First Nations Development Institute (First Nations) has received a $100,000 grant through the Aetna Foundation’s Cultivating Healthy Communities program to conduct a new project titled “Bridging Native Producers to Retail Outlets in Native Communities.” The project aims to increase availability of healthy and fresh foods, particularly those from local Native producers, at retail outlets in three Native American communities. The project runs through March 2019.
The Cultivating Healthy Communities program awarded over $2 million in grants to 25 nonprofit organizations in 14 states to advance the Aetna Foundation’s mission to improve health at the local level. Grantees are working on projects that will address social determinants of health such as improving access to healthy foods, promoting biking and physical activity, and reducing exposure to air and water contaminants. The grantees were chosen based on the strength of their strategies to improve the health of their communities in at least one of five domains: healthy behaviors, community safety, built environment, social/economic factors, and environmental exposures.

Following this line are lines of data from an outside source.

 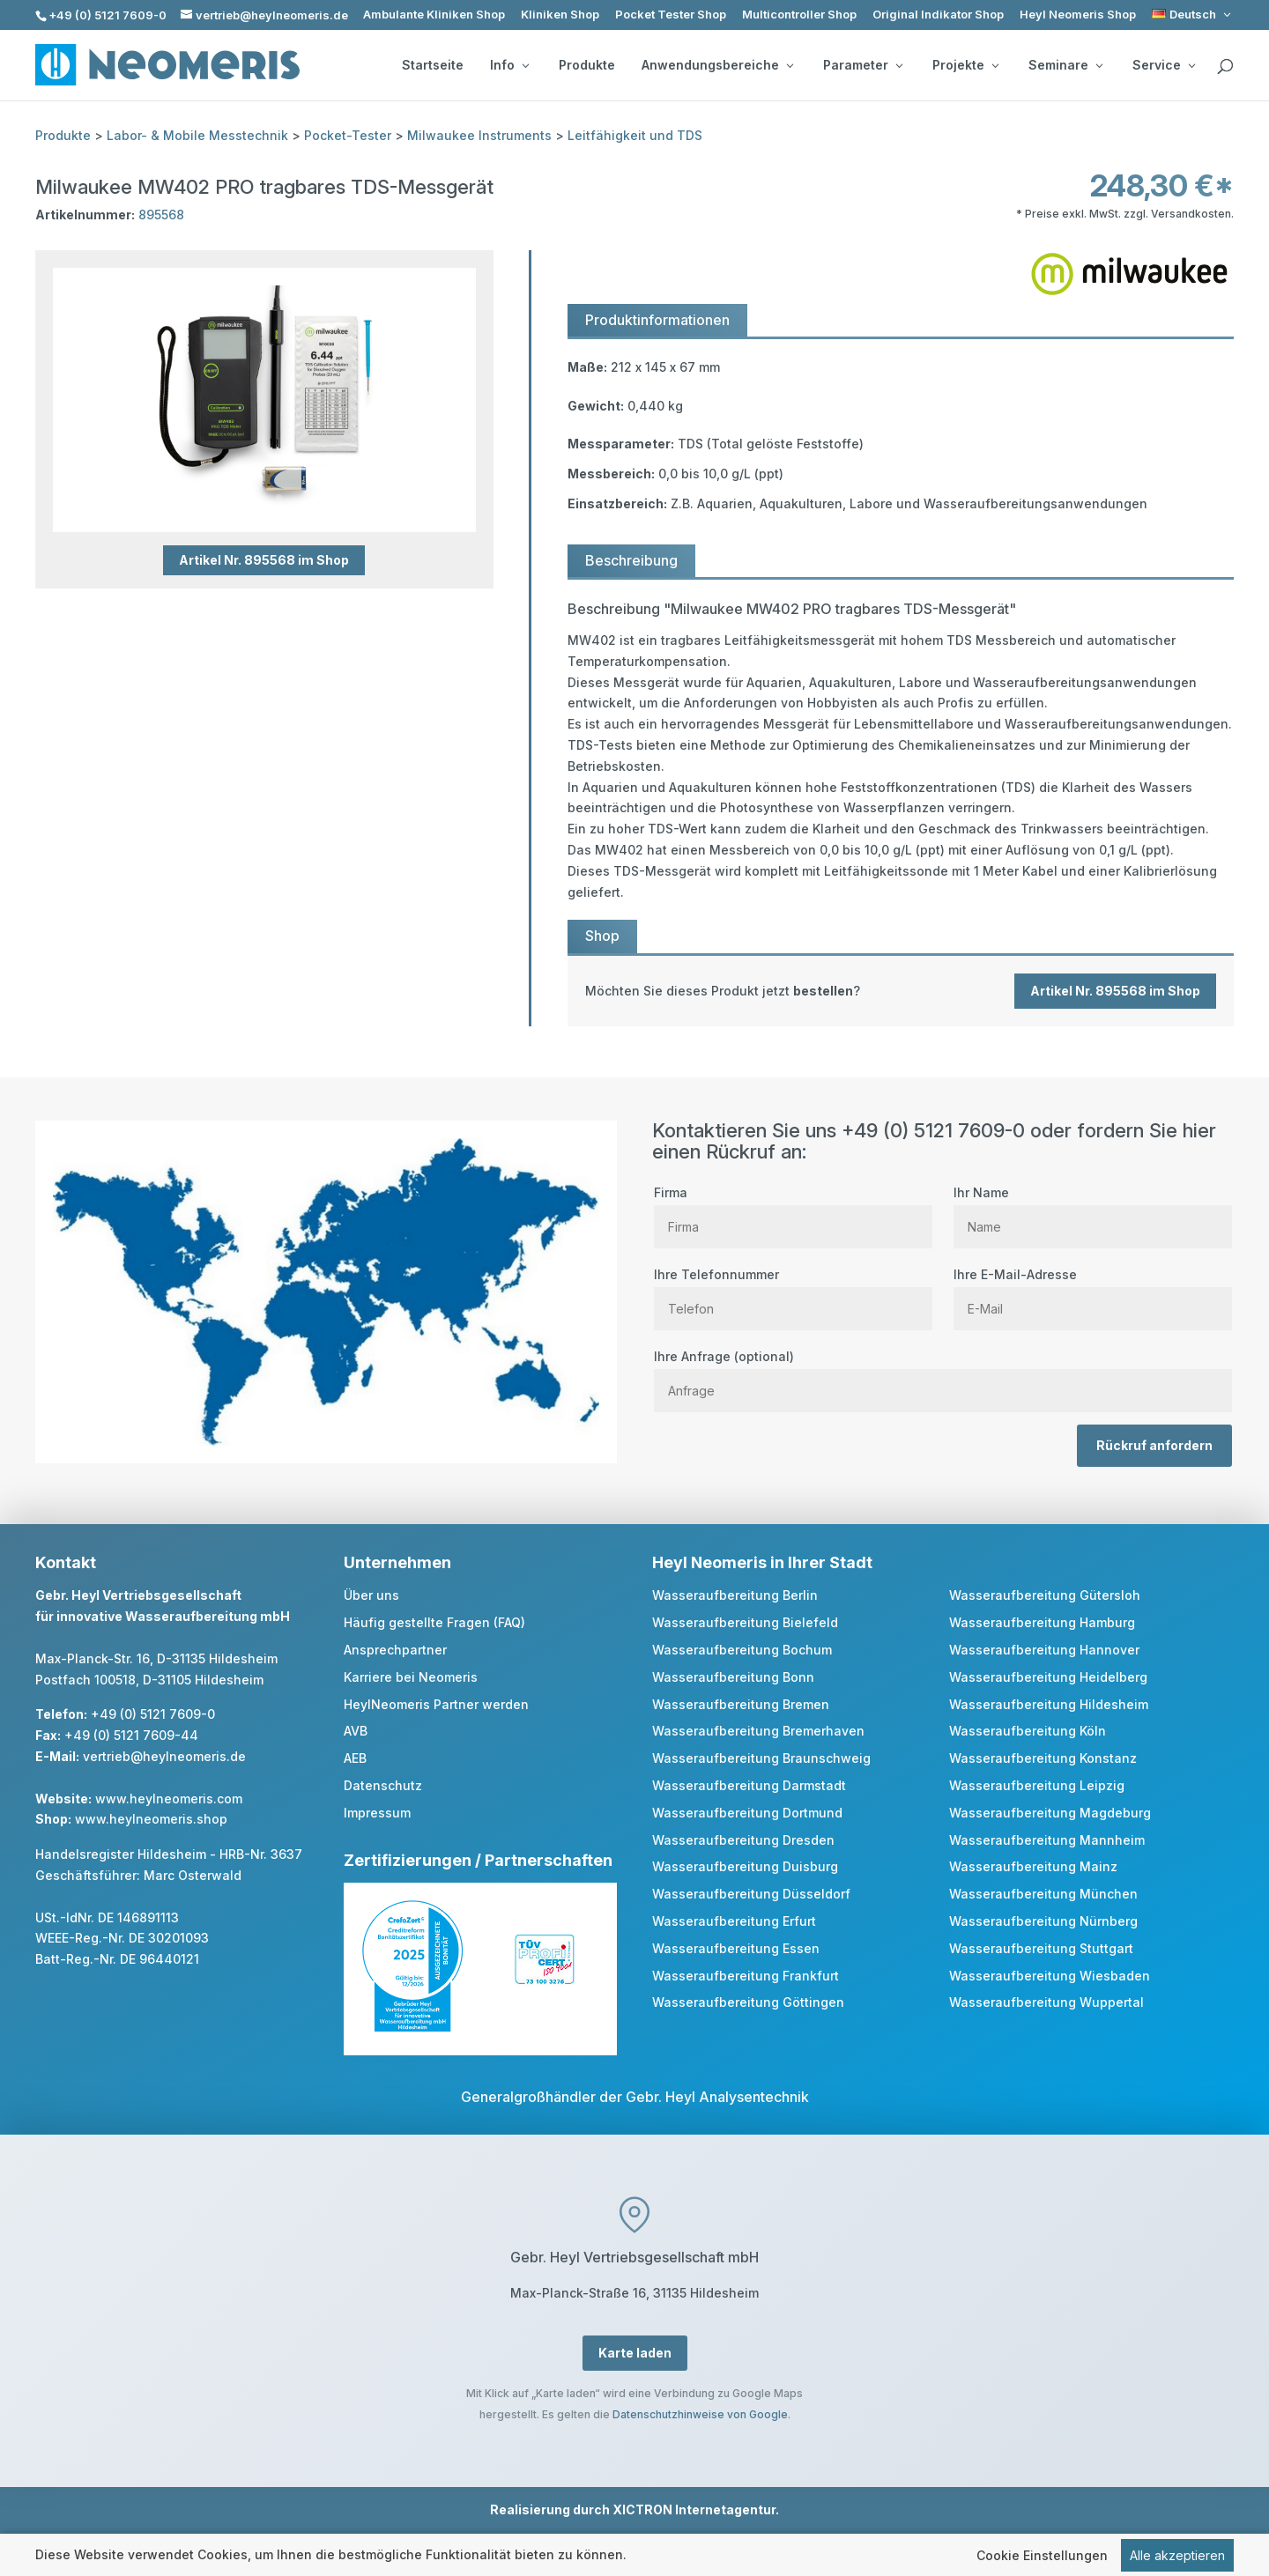 What do you see at coordinates (1044, 1649) in the screenshot?
I see `Wasseraufbereitung Hannover [link]` at bounding box center [1044, 1649].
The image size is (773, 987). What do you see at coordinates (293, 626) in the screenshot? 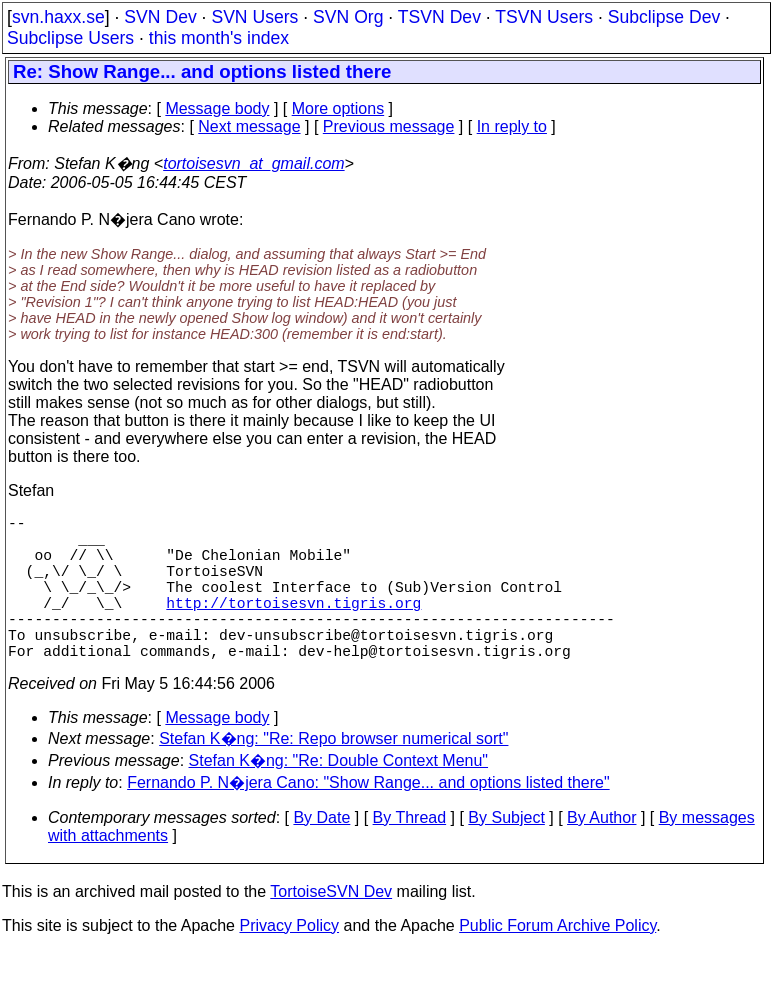 I see `http://tortoisesvn.tigris.org` at bounding box center [293, 626].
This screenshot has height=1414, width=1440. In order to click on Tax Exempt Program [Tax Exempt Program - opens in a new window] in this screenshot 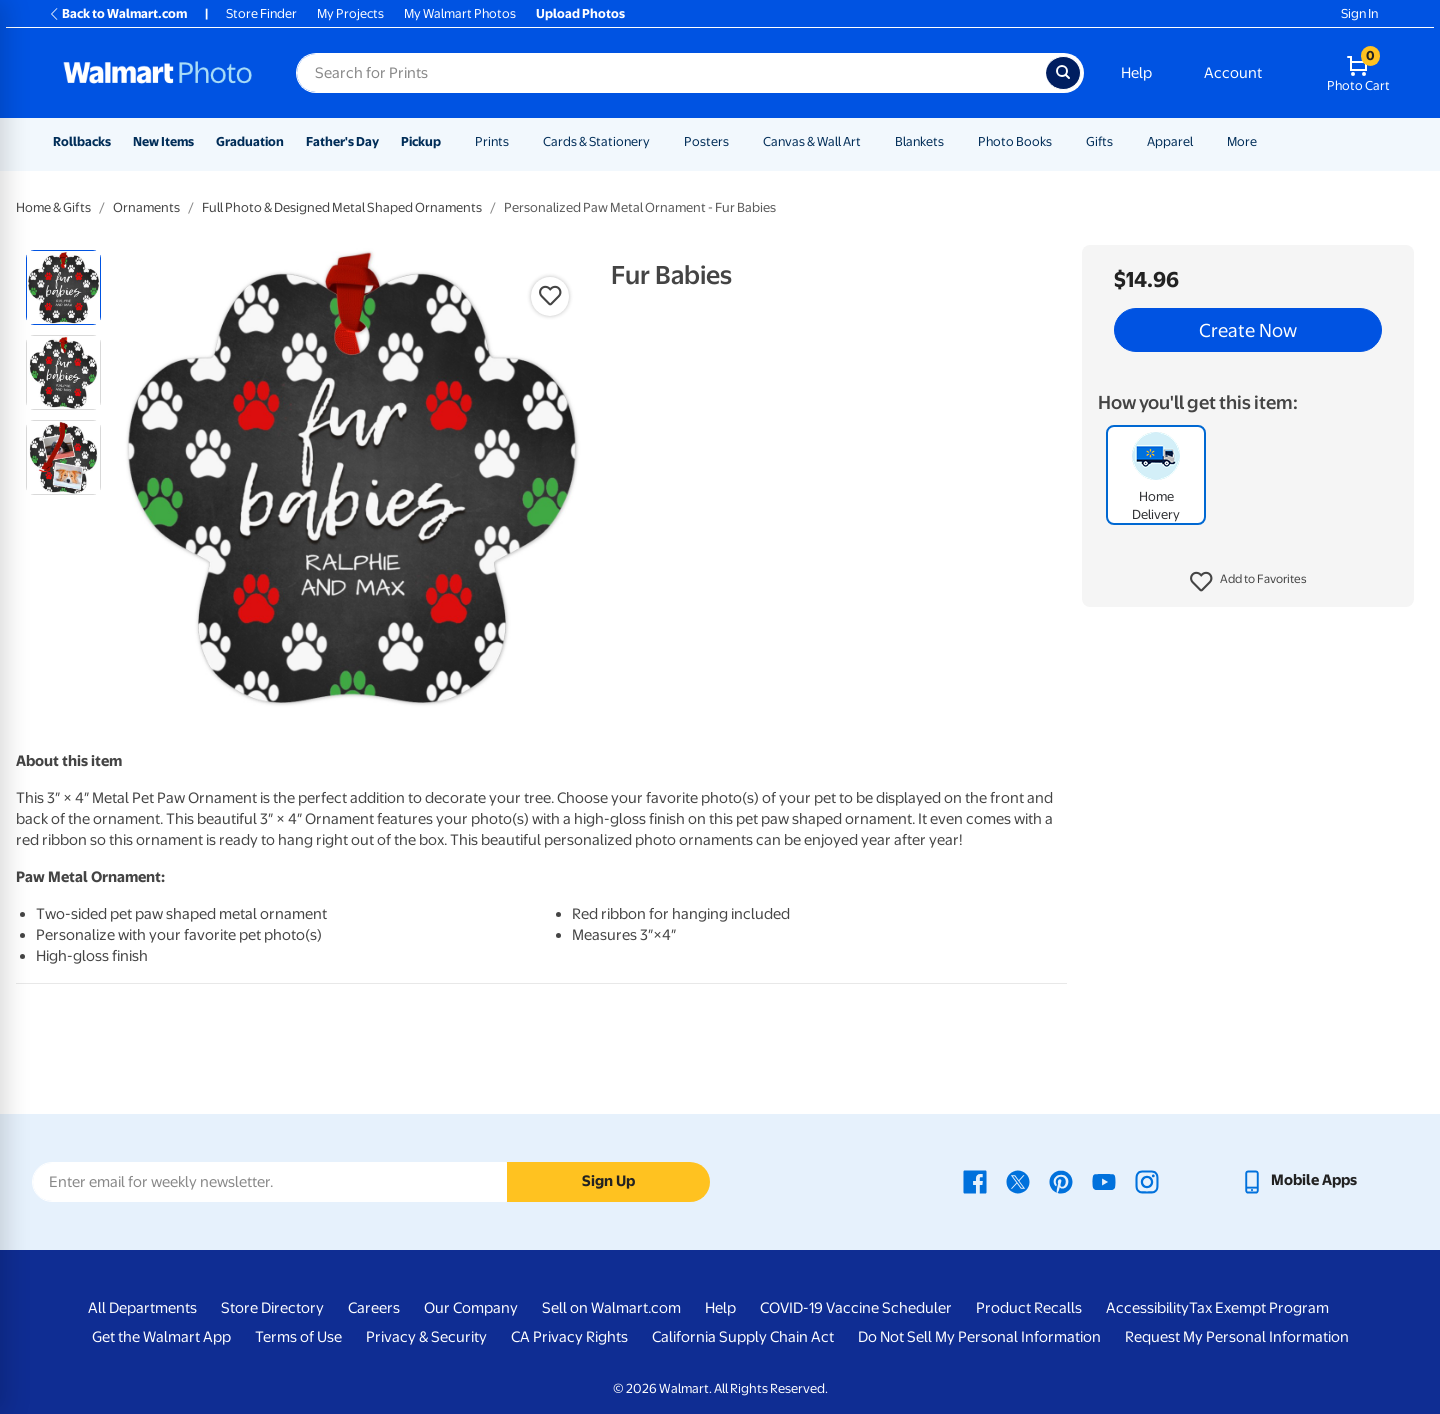 , I will do `click(1259, 1308)`. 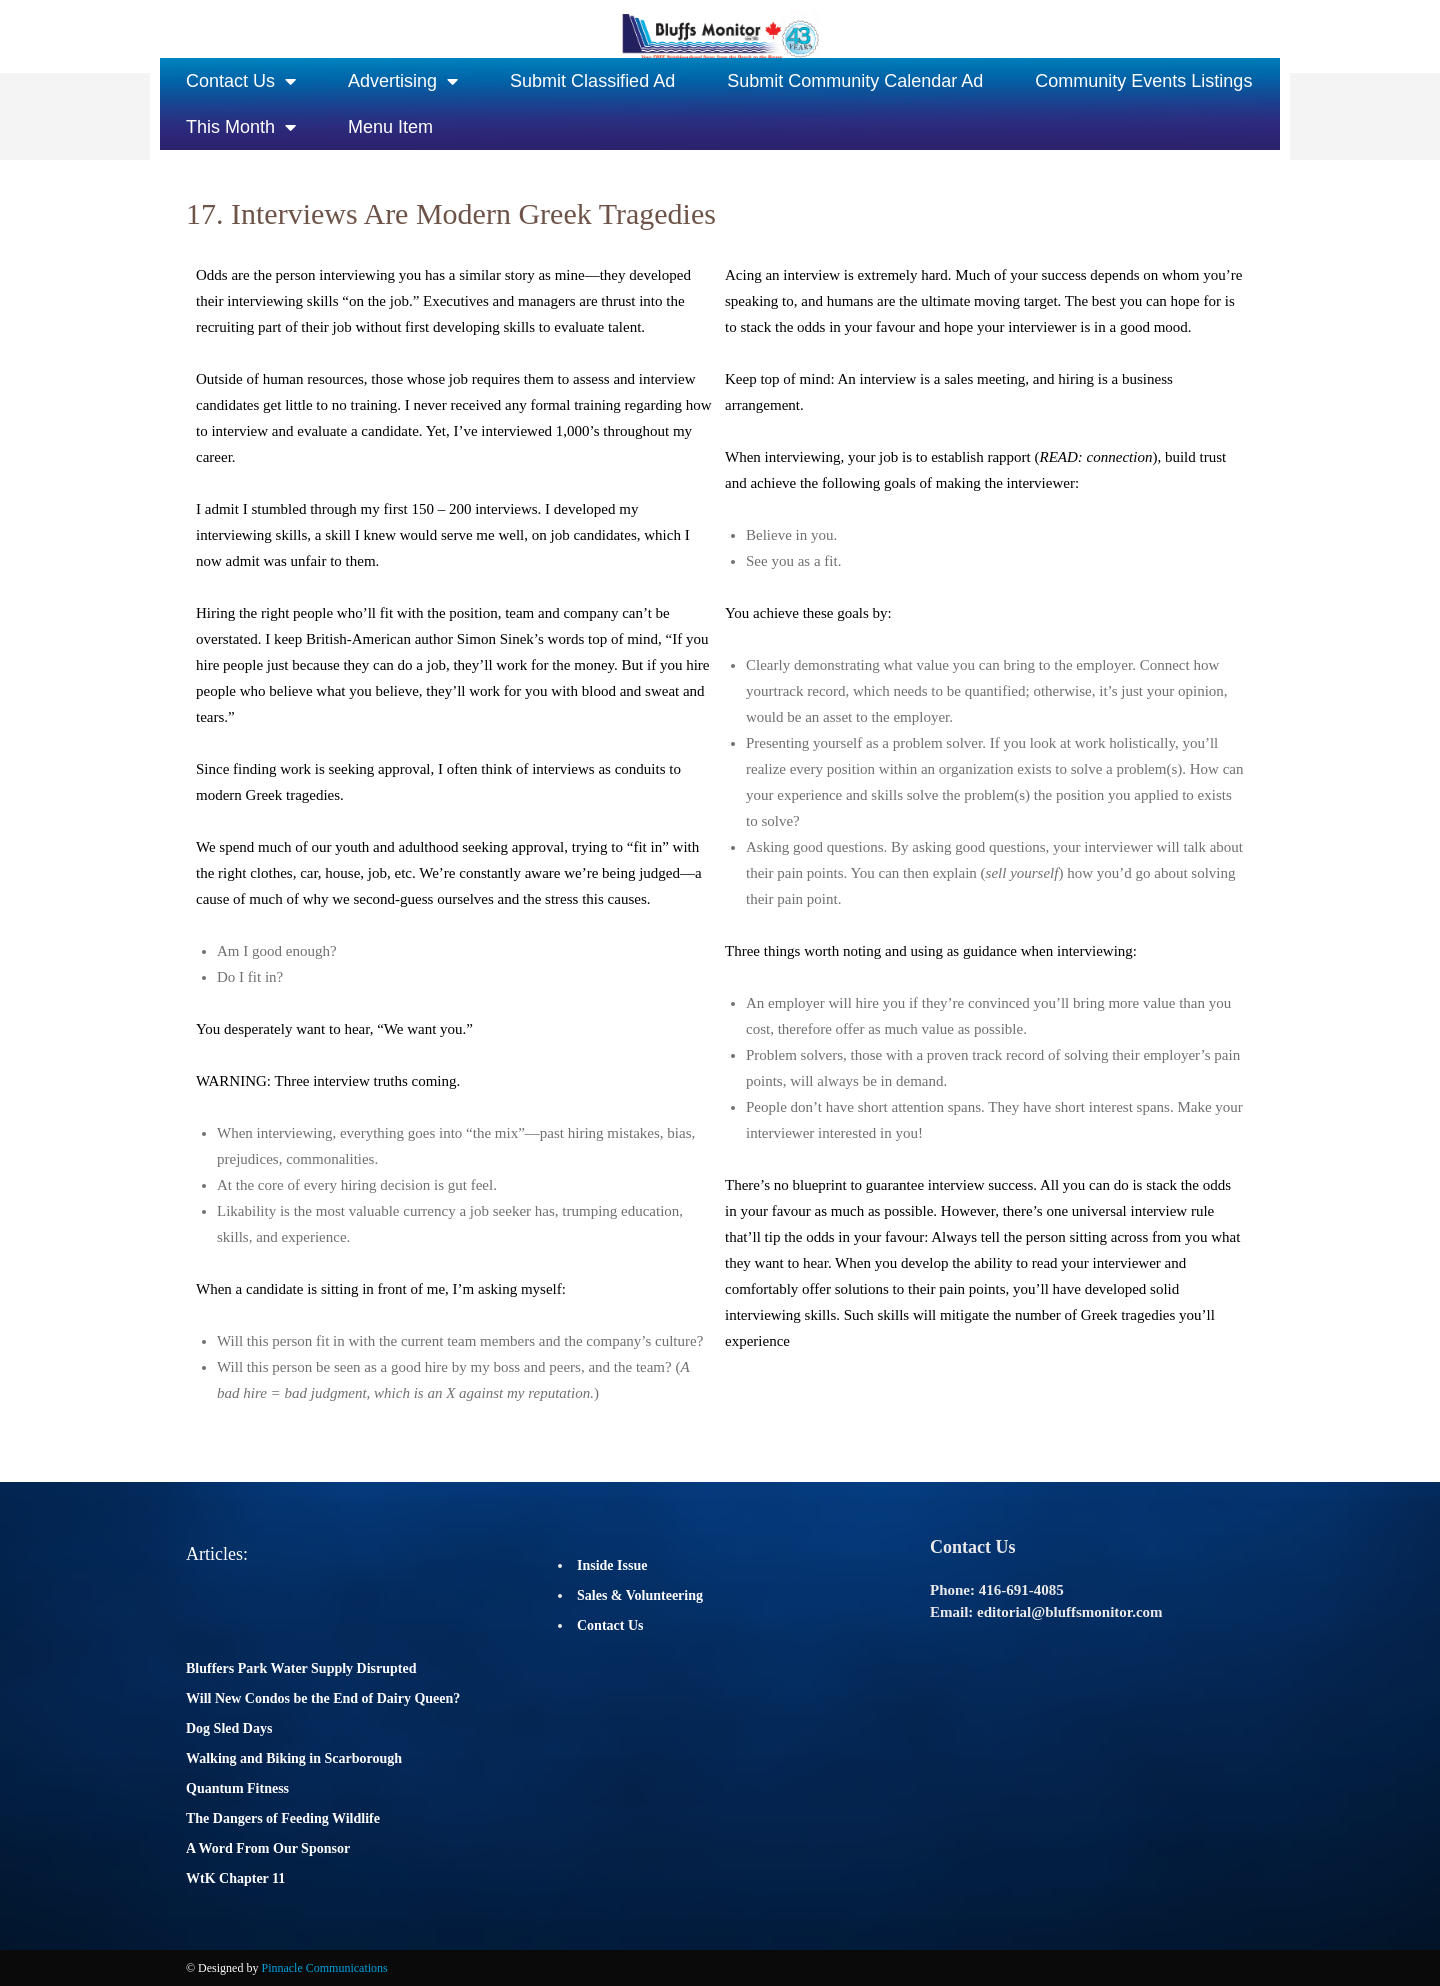  What do you see at coordinates (241, 81) in the screenshot?
I see `Contact Us` at bounding box center [241, 81].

Through financial grants of $15,000 each, plus capacity-building technical assistance and the design of an evaluation system, First Nations will support the Diné Community Advocacy Alliance (serving the Navajo Nation) and tribally-run retail outlets associated with Cochiti Pueblo and Red Willow Center (serving Taos Pueblo), both in New Mexico. The grants will be used for marketing, food-storage infrastructure, food sourcing from local producers, or other needs to increase the retail sales of healthy and fresh foods. Through these activities, First Nations hopes to address those communities’ status as “food deserts” and the Native population’s higher-than-average rate of diet-related diseases.
“Native American communities in New Mexico – and others nationally – are in food deserts where access to healthy and nutritious food is difficult at best, and this contributes to high food insecurity and a prevalence of issues such as diabetes, heart disease and obesity,” noted Raymond Foxworth, First Nations Vice President. “This project hopes to accomplish several things: improve access to healthy foods and increase healthy consumer behaviors, incentivize local retailers to carry and promote more fresh and nutritious food items in their outlets and, finally, to boost local economic development by expanding nearby market opportunities for local producers growing healthy food items, especially since much of the food sold on tribal lands is brought in from outside sources. It’s ambitious, but we feel it can succeed and perhaps become a model for other Native communities facing similar issues around the U.S.”
“The Aetna Foundation is committed to addressing the social determinants of health in order to reduce health disparities,” said Dr. Garth Graham, President of the Aetna Foundation. “By identifying community-specific challenges, and unique ways to combat them, this year’s grantees are a shining example of organizations who strive to make a measurable and positive local health impact. We are honored to contribute towards the great work they are doing in pursuit of health equity.”
Ahead of the project launch, a professional evaluation consultant will collaboratively develop evaluation tools and processes to assess progress, outputs and outcomes. During the effort, First Nations staff members and consultants will provide technical assistance. After project completion, a nationally-disseminated report will be issued that shares project learnings and best practices.